Monday, Dec. 04, 1950

Union

Behind the glassy facade of Strasbourg's "Capitol of Europe," the delegations of 15 nations finally came to a decision on the tempo and technique of European union. By a weighty majority (82 to 19, with 16 abstentions), the Consultative Assembly of the Council of Europe last week voted 1) to go slowly, and 2) to travel toward the goal via intergovernmental "specialized agencies."

The vote was a reversal for the once high-hopeful, go-fast faction. Led by the French and Italians, the ardent federalists had urged an immediate supranational authority; last summer they seemed to have the support of the most of the Consultative Assembly. But British Socialists adamantly refused to go along. They stood for union, they insisted, but not union now. First, to protect Britain's planned economy, there should be a "functional" approach through which the nations could get together in particular economic, social, cultural and other fields. As an example of what they meant, the British cited the Schuman plan to integrate French and German coal-steel production. Eventually, those functional agreements, like foundation stones, would be the basis for mature and solid European unity.
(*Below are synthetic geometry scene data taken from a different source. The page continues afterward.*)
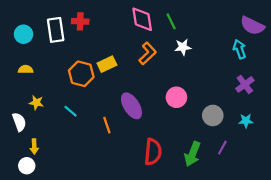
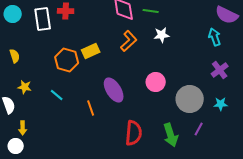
green line: (171, 21) -> (151, 11), turned -56
cyan circle: (24, 34) -> (13, 14), moved
yellow semicircle: (26, 69) -> (15, 56), turned 72
gray circle: (213, 115) -> (190, 99), size x1.4
green arrow: (192, 154) -> (171, 135), turned -40

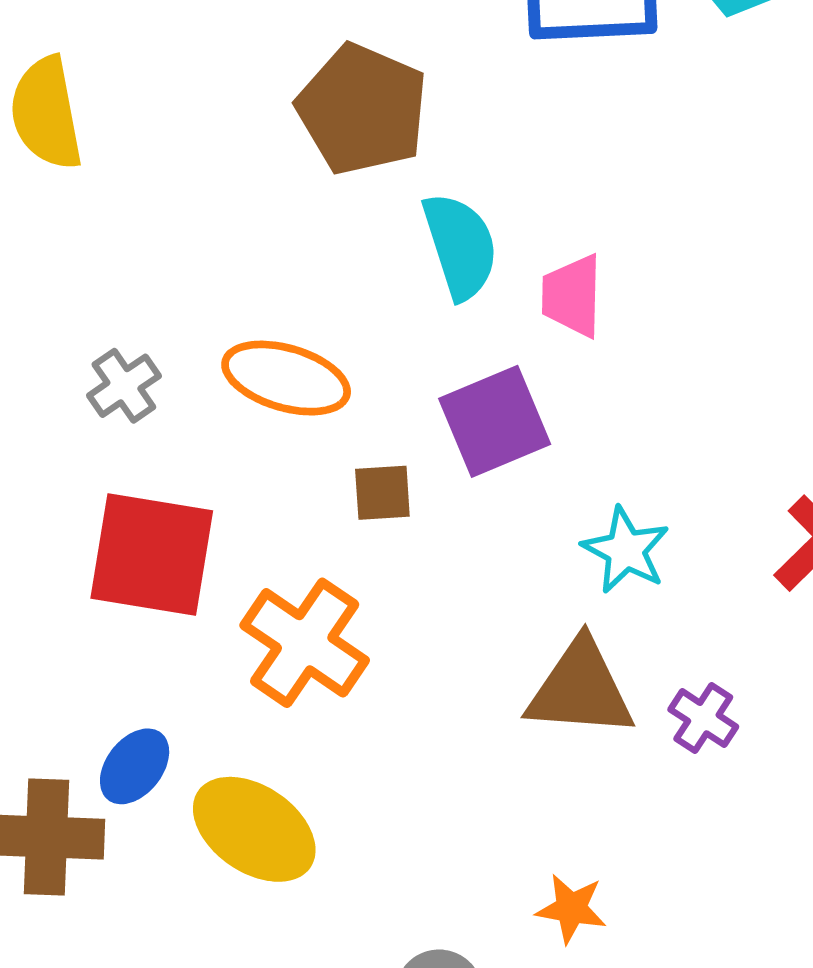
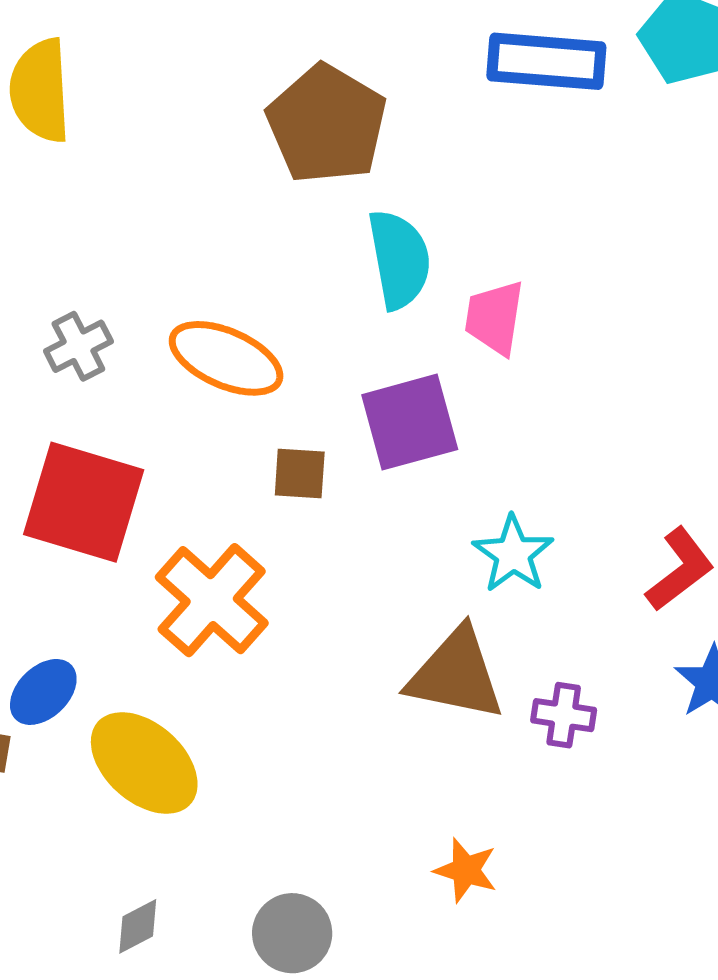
purple cross: (703, 718) -> (564, 715), turned -32
orange star: (571, 909) -> (466, 870), moved

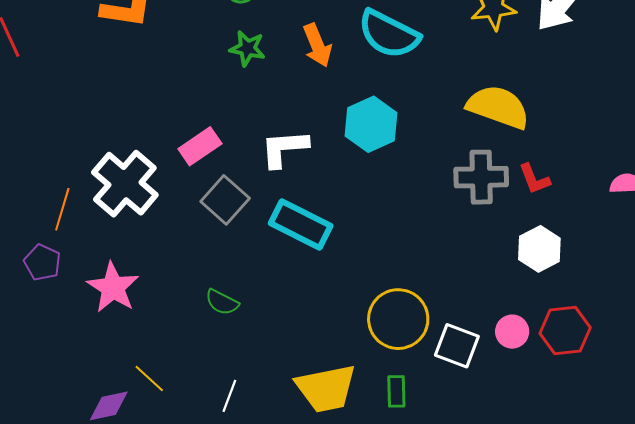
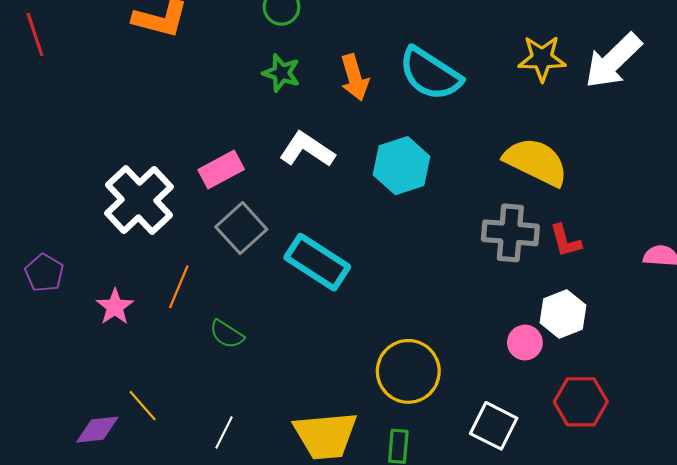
white L-shape: (284, 148) -> (307, 150), moved, turned 32
orange line: (62, 209) -> (179, 287), moved
pink star: (113, 287) -> (115, 307), size x0.7
pink circle: (512, 332) -> (525, 343), moved
white square: (457, 346) -> (494, 426), moved

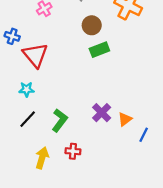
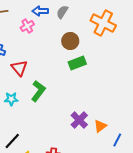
red triangle: (35, 55) -> (19, 68), size x0.7
black line: (28, 119) -> (12, 141), moved
green L-shape: (60, 120) -> (38, 91), moved

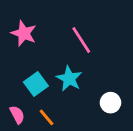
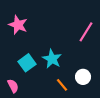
pink line: (81, 40) -> (86, 32), moved, turned 65
orange line: (47, 117) -> (62, 85), moved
Scandinavian, Benelux and other Continental delegates gradually shifted to the British point of view, declined to support a federated "little Europe" (i.e., without Britain). In voting last week for specialized agencies, the Consultative Assembly recommended that work begin at once to seek intergovernmental agreement in transport and agriculture.
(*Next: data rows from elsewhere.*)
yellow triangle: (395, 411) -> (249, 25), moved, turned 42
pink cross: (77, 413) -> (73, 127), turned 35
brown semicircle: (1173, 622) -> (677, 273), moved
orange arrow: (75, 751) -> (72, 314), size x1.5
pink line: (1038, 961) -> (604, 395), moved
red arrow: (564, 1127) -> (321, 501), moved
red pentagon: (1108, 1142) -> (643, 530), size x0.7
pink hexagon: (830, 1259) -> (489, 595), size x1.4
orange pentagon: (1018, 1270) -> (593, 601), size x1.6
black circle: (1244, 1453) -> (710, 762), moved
From unity the Assembly turned to defense. Debate opened with the French at loggerheads with the British and the Germans over the elaborate French plan for a supranational West European Defense Ministry to run a West European army in which the largest German units would be battalion strength.
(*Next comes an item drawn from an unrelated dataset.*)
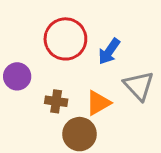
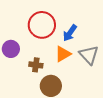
orange triangle: (98, 103) -> (63, 54), moved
Then France's Foreign Minister Robert Schuman made a gesture toward the go-slowly British. He argued that the French defense plan "does not imply creation of a superstate, but only of special institutions in a restricted field." Next, for the benefit of the equality-conscious Germans, Schuman said: "No discrimination will be made between the participating powers." (It was reported that France now agreed to German troops at the regimental level.) The Assembly gave Schuman an ovation; by a heavy majority, it voted for a European army with German participation.